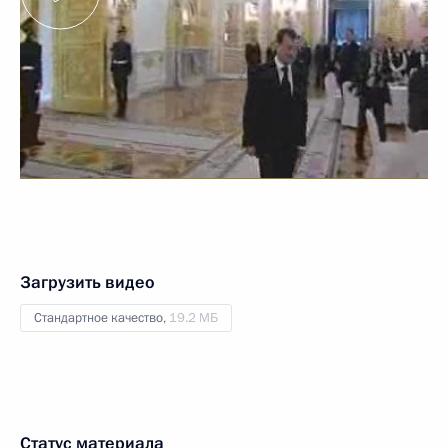
Загрузить видео
Стандартное качество,
19.2 МБ
Статус материала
┄┄┄┄┄┄┄┄┄┄┄┄┄┄┄┄┄┄┄┄
* TASK
All of the data above needs to be retyped exactly, with the pictures removed.

* ANSWER AREA
Загрузить видео
Стандартное качество,
19.2 МБ
Статус материала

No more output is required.